■ Your instructions ■
Your answer should be a single number, the count of lines in the material with the string "Numéro".

■ Material provided ■
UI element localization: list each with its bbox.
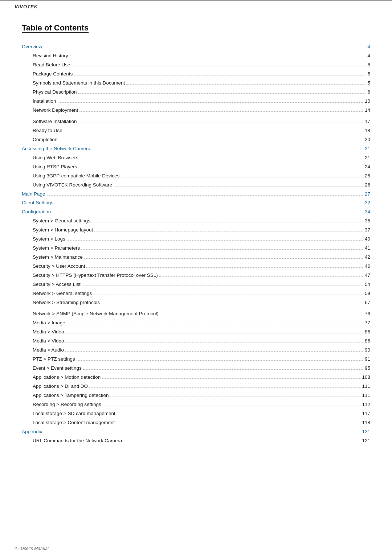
- toc-entry-page: 40: [365, 235, 370, 244]
- toc-entry-text[interactable]: Overview: [22, 42, 42, 52]
- toc-entry-text[interactable]: Main Page: [22, 190, 45, 199]
- toc-entry-dots: [77, 360, 363, 361]
- toc-entry-text: PTZ > PTZ settings: [33, 355, 75, 364]
- toc-entry: Completion20: [22, 135, 370, 144]
- toc-entry: Appendix121: [22, 427, 370, 436]
- toc-entry-dots: [65, 342, 363, 342]
- toc-entry-text: System > Homepage layout: [33, 226, 93, 235]
- toc-entry-text: Network Deployment: [33, 106, 78, 115]
- toc-entry-text: Using 3GPP-compatible Mobile Devices: [33, 172, 119, 181]
- toc-entry: Local storage > Content management118: [22, 418, 370, 427]
- toc-entry: Local storage > SD card management117: [22, 409, 370, 418]
- toc-entry: Using Web Browsers21: [22, 153, 370, 163]
- toc-entry: Network > General settings59: [22, 289, 370, 298]
- toc-entry: Using 3GPP-compatible Mobile Devices25: [22, 172, 370, 181]
- toc-entry-page: 67: [365, 298, 370, 307]
- toc-entry-text[interactable]: Appendix: [22, 427, 42, 436]
- toc-entry-page: 41: [365, 244, 370, 253]
- toc-entry: Configuration34: [22, 208, 370, 217]
- toc-entry-dots: [83, 369, 363, 370]
- toc-entry-page: 85: [365, 328, 370, 337]
- toc-entry-dots: [44, 433, 360, 433]
- toc-entry-dots: [74, 75, 366, 75]
- toc-entry-dots: [67, 324, 363, 324]
- toc-entry-page: 111: [362, 391, 370, 400]
- toc-entry-page: 111: [362, 382, 370, 391]
- toc-entry-page: 59: [365, 289, 370, 298]
- toc-entry-page: 5: [367, 79, 370, 88]
- toc-entry: Symbols and Statements in this Document5: [22, 79, 370, 88]
- toc-entry-text[interactable]: Accessing the Network Camera: [22, 144, 90, 153]
- toc-entry-page: 25: [365, 172, 370, 181]
- toc-entry-dots: [78, 93, 366, 94]
- toc-entry-text: Recording > Recording settings: [33, 400, 101, 409]
- toc-entry-text: Using VIVOTEK Recording Software: [33, 181, 112, 190]
- toc-entry-dots: [160, 315, 363, 315]
- toc-entry: Media > Audio90: [22, 346, 370, 355]
- toc-entry-dots: [117, 415, 361, 415]
- toc-entry: System > Maintenance42: [22, 253, 370, 262]
- toc-entry: Accessing the Network Camera21: [22, 144, 370, 153]
- toc-entry: Revision History4: [22, 52, 370, 61]
- toc-entry-page: 24: [365, 163, 370, 172]
- toc-entry: Media > Video86: [22, 337, 370, 346]
- toc-entry-text: Revision History: [33, 52, 68, 61]
- toc-entry-dots: [159, 276, 363, 277]
- toc-entry-page: 76: [365, 309, 370, 319]
- toc-entry-page: 35: [365, 217, 370, 226]
- toc-entry-text: Applications > DI and DO: [33, 382, 88, 391]
- toc-entry-text: Event > Event settings: [33, 364, 82, 373]
- toc-entry-page: 117: [362, 409, 370, 418]
- toc-entry-page: 121: [362, 436, 370, 446]
- toc-entry: System > Logs40: [22, 235, 370, 244]
- toc-entry-page: 20: [365, 135, 370, 144]
- toc-entry-dots: [78, 123, 363, 123]
- toc-entry-page: 6: [367, 88, 370, 97]
- toc-entry: Event > Event settings95: [22, 364, 370, 373]
- toc-entry-text: Network > SNMP (Simple Network Managemen…: [33, 309, 159, 319]
- toc-entry-dots: [126, 84, 366, 85]
- toc-entry: Network Deployment14: [22, 106, 370, 115]
- toc-entry: Using RTSP Players24: [22, 163, 370, 172]
- toc-entry-page: 34: [365, 208, 370, 217]
- toc-entry-page: 46: [365, 262, 370, 271]
- toc-entry-page: 90: [365, 346, 370, 355]
- toc-entry-dots: [79, 111, 363, 112]
- toc-entry: System > General settings35: [22, 217, 370, 226]
- toc-entry-dots: [94, 231, 363, 231]
- toc-entry-dots: [70, 57, 366, 57]
- toc-entry-text[interactable]: Configuration: [22, 208, 51, 217]
- toc-entry-dots: [59, 141, 363, 141]
- footer: 2 - User's Manual: [0, 543, 392, 554]
- toc-entry-page: 32: [365, 198, 370, 208]
- toc-entry-dots: [123, 442, 360, 442]
- toc-entry-text: Media > Video: [33, 337, 64, 346]
- toc-entry-dots: [121, 177, 363, 177]
- toc-entry-page: 21: [365, 153, 370, 163]
- toc-entry: System > Homepage layout37: [22, 226, 370, 235]
- toc-entry-page: 18: [365, 126, 370, 135]
- toc-entry-text: System > Maintenance: [33, 253, 83, 262]
- toc-entry-text: Installation: [33, 97, 56, 106]
- brand-header: VIVOTEK: [0, 0, 392, 12]
- toc-entry: Security > User Account46: [22, 262, 370, 271]
- toc-entry-dots: [65, 351, 363, 352]
- toc-entry-dots: [103, 406, 361, 406]
- toc-entry: Applications > DI and DO111: [22, 382, 370, 391]
- toc-entry-text: Software Installation: [33, 117, 77, 126]
- toc-entry-text[interactable]: Client Settings: [22, 198, 53, 208]
- toc-entry-dots: [72, 66, 366, 66]
- toc-entry: Network > Streaming protocols67: [22, 298, 370, 307]
- toc-entry-page: 112: [362, 400, 370, 409]
- toc-entry-text: Network > Streaming protocols: [33, 298, 100, 307]
- toc-entry: Security > HTTPS (Hypertext Transfer Pro…: [22, 271, 370, 280]
- toc-entry: Network > SNMP (Simple Network Managemen…: [22, 309, 370, 319]
- toc-entry: Main Page27: [22, 190, 370, 199]
- toc-entry-page: 27: [365, 190, 370, 199]
- toc-entry-page: 47: [365, 271, 370, 280]
- toc-entry: Media > Video85: [22, 328, 370, 337]
- toc-entry-page: 10: [365, 97, 370, 106]
- toc-entry-text: System > General settings: [33, 217, 90, 226]
- toc-entry-text: Read Before Use: [33, 61, 70, 70]
- toc-title-underline: [22, 35, 370, 35]
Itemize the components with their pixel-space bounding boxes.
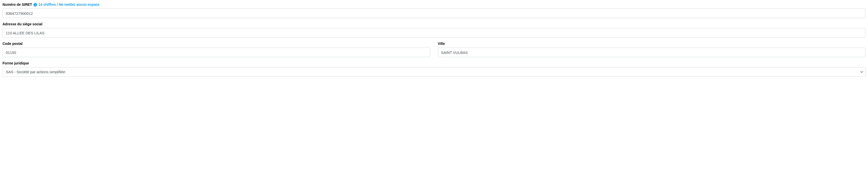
postal-input[interactable] [2, 48, 430, 57]
siret-label: Numéro de SIRET i 14 chiffres / Ne mette… [2, 2, 866, 6]
city-group: Ville [438, 42, 866, 57]
postal-city-row: Code postal Ville [2, 42, 866, 61]
siret-group: Numéro de SIRET i 14 chiffres / Ne mette… [2, 2, 866, 18]
siret-hint: 14 chiffres / Ne mettez aucun espace [38, 2, 99, 6]
city-input[interactable] [438, 48, 866, 57]
legal-form-group: Forme juridique SAS - Société par action… [2, 61, 866, 77]
address-group: Adresse du siège social [2, 22, 866, 37]
info-icon[interactable]: i [33, 3, 37, 6]
address-label: Adresse du siège social [2, 22, 866, 26]
legal-form-select[interactable]: SAS - Société par actions simplifiée [2, 67, 866, 77]
postal-label: Code postal [2, 42, 430, 46]
city-label: Ville [438, 42, 866, 46]
postal-group: Code postal [2, 42, 430, 57]
address-input[interactable] [2, 28, 866, 37]
siret-label-text: Numéro de SIRET [2, 2, 32, 6]
legal-form-label: Forme juridique [2, 61, 866, 65]
siret-input[interactable] [2, 8, 866, 18]
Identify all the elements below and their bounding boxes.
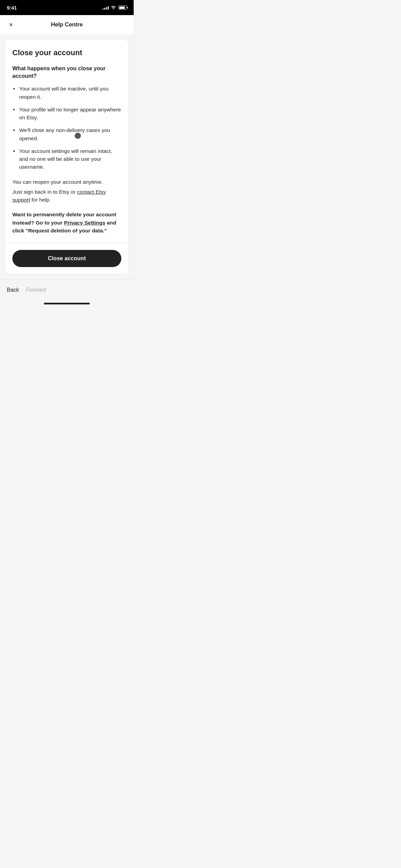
bullet-list: Your account will be inactive, until you… xyxy=(12,85,121,171)
list-item: Your profile will no longer appear anywh… xyxy=(12,106,121,122)
wifi-icon xyxy=(111,5,116,10)
status-time: 9:41 xyxy=(7,5,17,11)
divider xyxy=(5,243,128,243)
list-item: Your account will be inactive, until you… xyxy=(12,85,121,101)
battery-icon xyxy=(118,5,127,10)
reopen-text: You can reopen your account anytime. xyxy=(12,178,121,186)
home-bar xyxy=(44,303,90,304)
section-heading: What happens when you close your account… xyxy=(12,65,121,80)
content-card: Close your account What happens when you… xyxy=(5,40,128,274)
card-title: Close your account xyxy=(12,48,121,58)
list-item: Your account settings will remain intact… xyxy=(12,147,121,171)
main-content: Close your account What happens when you… xyxy=(0,34,134,279)
forward-button: Forward xyxy=(26,287,46,293)
signal-icon xyxy=(102,5,109,10)
back-button[interactable]: Back xyxy=(7,287,19,293)
status-icons xyxy=(102,5,127,10)
delete-text: Want to permanently delete your account … xyxy=(12,210,121,234)
close-account-button[interactable]: Close account xyxy=(12,250,121,267)
bottom-nav: Back Forward xyxy=(0,279,134,300)
status-bar: 9:41 xyxy=(0,0,134,15)
close-button[interactable]: × xyxy=(5,19,16,30)
header-title: Help Centre xyxy=(51,21,83,28)
privacy-settings-link[interactable]: Privacy Settings xyxy=(64,220,106,226)
header: × Help Centre xyxy=(0,15,134,34)
support-text: Just sign back in to Etsy or contact Ets… xyxy=(12,188,121,204)
home-indicator xyxy=(0,300,134,306)
list-item: We'll close any non-delivery cases you o… xyxy=(12,126,121,142)
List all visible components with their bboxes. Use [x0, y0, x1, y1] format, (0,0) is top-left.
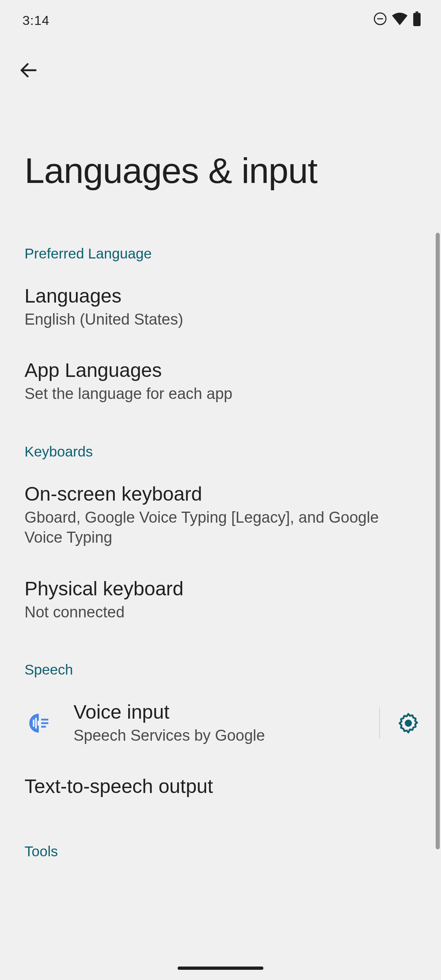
- top-bar: [0, 33, 441, 87]
- item-app-languages-title: App Languages: [24, 359, 416, 381]
- item-voice-input-subtitle: Speech Services by Google: [74, 726, 367, 746]
- status-icons: [373, 11, 421, 29]
- item-onscreen-keyboard[interactable]: On-screen keyboard Gboard, Google Voice …: [0, 468, 441, 563]
- item-physical-keyboard-title: Physical keyboard: [24, 577, 416, 600]
- svg-point-11: [406, 721, 411, 726]
- section-header-preferred-language: Preferred Language: [0, 236, 441, 270]
- svg-rect-5: [33, 719, 34, 727]
- section-header-keyboards: Keyboards: [0, 434, 441, 468]
- wifi-icon: [392, 12, 408, 29]
- item-languages[interactable]: Languages English (United States): [0, 270, 441, 344]
- item-languages-subtitle: English (United States): [24, 310, 416, 330]
- item-tts-output-title: Text-to-speech output: [24, 775, 416, 797]
- navigation-handle[interactable]: [178, 967, 263, 970]
- section-header-speech: Speech: [0, 653, 441, 686]
- item-languages-title: Languages: [24, 285, 416, 307]
- item-tts-output[interactable]: Text-to-speech output: [0, 760, 441, 815]
- item-voice-input-row: Voice input Speech Services by Google: [0, 686, 441, 760]
- svg-rect-7: [38, 721, 39, 726]
- svg-rect-6: [35, 718, 37, 728]
- item-app-languages-subtitle: Set the language for each app: [24, 384, 416, 404]
- page-title: Languages & input: [0, 87, 441, 236]
- battery-icon: [412, 11, 421, 29]
- voice-input-settings-button[interactable]: [392, 707, 425, 739]
- item-voice-input-title: Voice input: [74, 701, 367, 723]
- back-button[interactable]: [16, 58, 41, 82]
- item-voice-input[interactable]: Voice input Speech Services by Google: [74, 701, 367, 746]
- scrollbar[interactable]: [436, 233, 440, 849]
- item-onscreen-keyboard-subtitle: Gboard, Google Voice Typing [Legacy], an…: [24, 508, 416, 548]
- divider: [379, 708, 380, 739]
- arrow-left-icon: [18, 60, 39, 81]
- gear-icon: [398, 713, 419, 734]
- item-physical-keyboard-subtitle: Not connected: [24, 602, 416, 622]
- section-header-tools: Tools: [0, 834, 441, 868]
- item-physical-keyboard[interactable]: Physical keyboard Not connected: [0, 563, 441, 637]
- status-bar: 3:14: [0, 0, 441, 33]
- svg-rect-2: [415, 11, 418, 13]
- svg-rect-3: [413, 13, 421, 26]
- status-time: 3:14: [22, 13, 49, 28]
- dnd-icon: [373, 12, 387, 29]
- item-onscreen-keyboard-title: On-screen keyboard: [24, 483, 416, 505]
- item-app-languages[interactable]: App Languages Set the language for each …: [0, 344, 441, 419]
- voice-input-icon: [24, 709, 53, 737]
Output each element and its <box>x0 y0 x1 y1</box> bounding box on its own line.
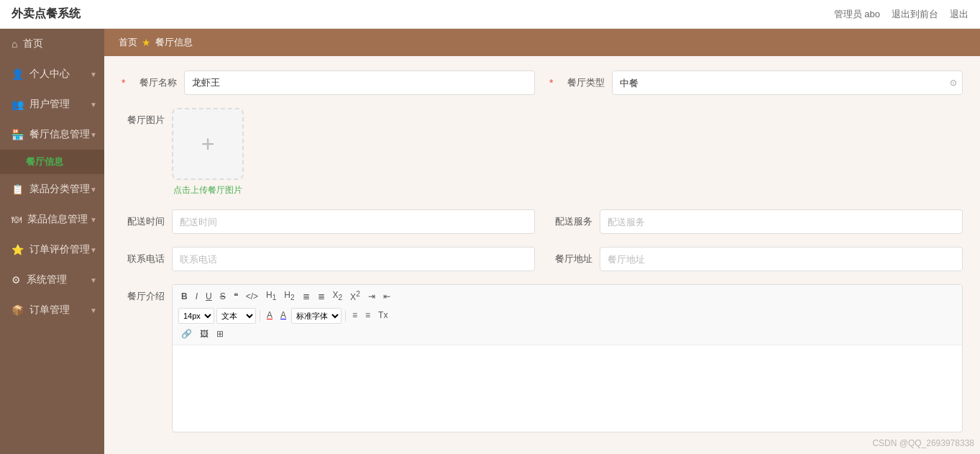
address-group: 餐厅地址 <box>549 247 963 271</box>
chevron-down-icon-8: ▼ <box>90 307 97 314</box>
editor-body[interactable] <box>173 345 962 432</box>
restaurant-name-group: * 餐厅名称 <box>122 71 535 95</box>
table-button[interactable]: ⊞ <box>214 327 226 342</box>
sidebar-item-personal[interactable]: 👤 个人中心 ▼ <box>0 59 104 89</box>
header-actions: 管理员 abo 退出到前台 退出 <box>834 8 968 21</box>
intro-group: 餐厅介绍 B I U S ❝ </> H1 H2 <box>122 284 963 432</box>
sidebar-item-system-mgmt[interactable]: ⚙ 系统管理 ▼ <box>0 265 104 295</box>
main-content: 首页 ★ 餐厅信息 * 餐厅名称 * 餐厅类型 中餐 <box>104 29 980 454</box>
breadcrumb-bar: 首页 ★ 餐厅信息 <box>104 29 980 56</box>
phone-input[interactable] <box>172 247 535 271</box>
sidebar-item-restaurant-mgmt[interactable]: 🏪 餐厅信息管理 ▼ <box>0 119 104 150</box>
users-icon: 👥 <box>12 99 24 110</box>
sidebar-item-personal-label: 个人中心 <box>29 68 70 81</box>
image-upload-box[interactable]: + <box>172 108 244 180</box>
editor-toolbar: B I U S ❝ </> H1 H2 ≣ ≣ X2 <box>173 285 962 345</box>
form-row-contact: 联系电话 餐厅地址 <box>122 247 963 271</box>
breadcrumb-current: 餐厅信息 <box>155 36 193 49</box>
toolbar-divider-2 <box>345 310 346 322</box>
subscript-button[interactable]: X2 <box>330 288 346 304</box>
image-upload-wrapper: + 点击上传餐厅图片 <box>172 108 244 196</box>
chevron-down-icon-6: ▼ <box>90 246 97 254</box>
font-family-select[interactable]: 标准字体 宋体 微软雅黑 <box>291 308 342 324</box>
admin-label: 管理员 abo <box>834 8 880 21</box>
chevron-down-icon: ▼ <box>90 71 97 78</box>
restaurant-type-select[interactable]: 中餐 西餐 快餐 日料 火锅 <box>612 71 963 95</box>
ul-button[interactable]: ≣ <box>315 289 328 304</box>
restaurant-name-label: 餐厅名称 <box>134 76 177 89</box>
image-button[interactable]: 🖼 <box>197 327 211 342</box>
sidebar-item-menu-category[interactable]: 📋 菜品分类管理 ▼ <box>0 174 104 204</box>
delivery-time-label: 配送时间 <box>122 215 165 228</box>
address-input[interactable] <box>600 247 963 271</box>
font-bgcolor-button[interactable]: A <box>278 308 289 323</box>
intro-label: 餐厅介绍 <box>122 284 165 303</box>
sidebar-item-order-mgmt-label: 订单管理 <box>29 304 70 317</box>
chevron-down-icon-2: ▼ <box>90 101 97 109</box>
phone-label: 联系电话 <box>122 253 165 265</box>
bold-button[interactable]: B <box>178 289 191 304</box>
image-caption[interactable]: 点击上传餐厅图片 <box>173 184 242 196</box>
clear-format-button[interactable]: Tx <box>375 308 390 323</box>
outdent-button[interactable]: ⇤ <box>380 289 393 304</box>
delivery-service-group: 配送服务 <box>549 209 963 234</box>
home-icon: ⌂ <box>12 38 17 50</box>
sidebar-item-restaurant-info[interactable]: 餐厅信息 <box>0 150 104 174</box>
editor-container: B I U S ❝ </> H1 H2 ≣ ≣ X2 <box>172 284 963 432</box>
editor-toolbar-row-1: B I U S ❝ </> H1 H2 ≣ ≣ X2 <box>178 288 956 305</box>
sidebar-item-user-mgmt-label: 用户管理 <box>29 98 70 111</box>
system-mgmt-icon: ⚙ <box>12 274 21 286</box>
align-right-button[interactable]: ≡ <box>362 308 373 323</box>
font-color-button[interactable]: A <box>264 308 275 323</box>
sidebar-item-menu-item-label: 菜品信息管理 <box>27 213 88 226</box>
delivery-time-group: 配送时间 <box>122 209 535 234</box>
sidebar-item-restaurant-mgmt-label: 餐厅信息管理 <box>29 128 90 141</box>
form-row-1: * 餐厅名称 * 餐厅类型 中餐 西餐 快餐 日料 火锅 <box>122 71 963 95</box>
sidebar-item-restaurant-info-label: 餐厅信息 <box>26 156 63 167</box>
sidebar-item-order-mgmt[interactable]: 📦 订单管理 ▼ <box>0 295 104 325</box>
editor-toolbar-row-3: 🔗 🖼 ⊞ <box>178 327 956 342</box>
format-select[interactable]: 文本 标题1 标题2 <box>216 308 256 324</box>
delivery-time-input[interactable] <box>172 209 535 234</box>
image-label: 餐厅图片 <box>122 108 165 127</box>
layout: ⌂ 首页 👤 个人中心 ▼ 👥 用户管理 ▼ 🏪 餐厅信息管理 ▼ 餐厅信息 📋… <box>0 29 980 454</box>
nav-exit-link[interactable]: 退出 <box>950 8 968 21</box>
italic-button[interactable]: I <box>193 289 201 304</box>
sidebar-item-home[interactable]: ⌂ 首页 <box>0 29 104 59</box>
form-row-delivery: 配送时间 配送服务 <box>122 209 963 234</box>
underline-button[interactable]: U <box>203 289 215 304</box>
font-size-select[interactable]: 14px 12px 16px 18px <box>178 308 214 324</box>
align-center-button[interactable]: ≡ <box>349 308 360 323</box>
phone-group: 联系电话 <box>122 247 535 271</box>
sidebar-item-menu-category-label: 菜品分类管理 <box>29 183 90 196</box>
form-area: * 餐厅名称 * 餐厅类型 中餐 西餐 快餐 日料 火锅 <box>104 56 980 454</box>
superscript-button[interactable]: X2 <box>347 288 363 305</box>
sidebar-item-menu-item[interactable]: 🍽 菜品信息管理 ▼ <box>0 204 104 235</box>
indent-button[interactable]: ⇥ <box>365 289 378 304</box>
quote-button[interactable]: ❝ <box>231 289 241 304</box>
sidebar-item-order-review[interactable]: ⭐ 订单评价管理 ▼ <box>0 235 104 265</box>
sidebar-item-order-review-label: 订单评价管理 <box>29 243 90 256</box>
form-row-image: 餐厅图片 + 点击上传餐厅图片 <box>122 108 963 196</box>
star-icon: ★ <box>142 37 151 48</box>
restaurant-type-select-wrapper: 中餐 西餐 快餐 日料 火锅 ⊙ <box>612 71 963 95</box>
h2-button[interactable]: H2 <box>281 288 297 304</box>
sidebar: ⌂ 首页 👤 个人中心 ▼ 👥 用户管理 ▼ 🏪 餐厅信息管理 ▼ 餐厅信息 📋… <box>0 29 104 454</box>
editor-toolbar-row-2: 14px 12px 16px 18px 文本 标题1 标题2 <box>178 308 956 324</box>
code-button[interactable]: </> <box>243 289 261 304</box>
h1-button[interactable]: H1 <box>263 288 279 304</box>
ol-button[interactable]: ≣ <box>300 289 313 304</box>
personal-icon: 👤 <box>12 68 24 80</box>
strikethrough-button[interactable]: S <box>217 289 229 304</box>
restaurant-name-input[interactable] <box>184 71 535 95</box>
sidebar-item-user-mgmt[interactable]: 👥 用户管理 ▼ <box>0 89 104 119</box>
app-title: 外卖点餐系统 <box>12 6 81 22</box>
order-mgmt-icon: 📦 <box>12 304 24 316</box>
required-star-type: * <box>549 77 553 88</box>
chevron-down-icon-7: ▼ <box>90 276 97 284</box>
delivery-service-input[interactable] <box>600 209 963 234</box>
chevron-down-icon-3: ▼ <box>90 131 97 139</box>
breadcrumb-home-link[interactable]: 首页 <box>119 36 137 49</box>
link-button[interactable]: 🔗 <box>178 327 195 342</box>
nav-front-link[interactable]: 退出到前台 <box>892 8 938 21</box>
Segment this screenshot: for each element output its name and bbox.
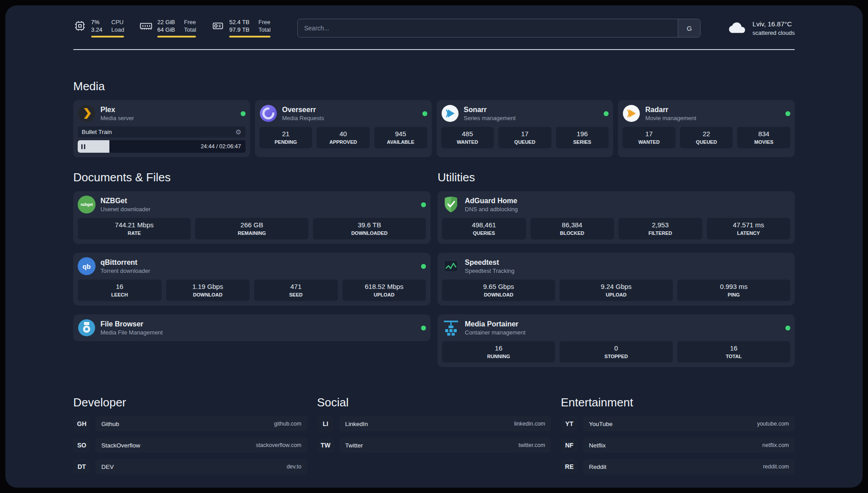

■ Reply ■
3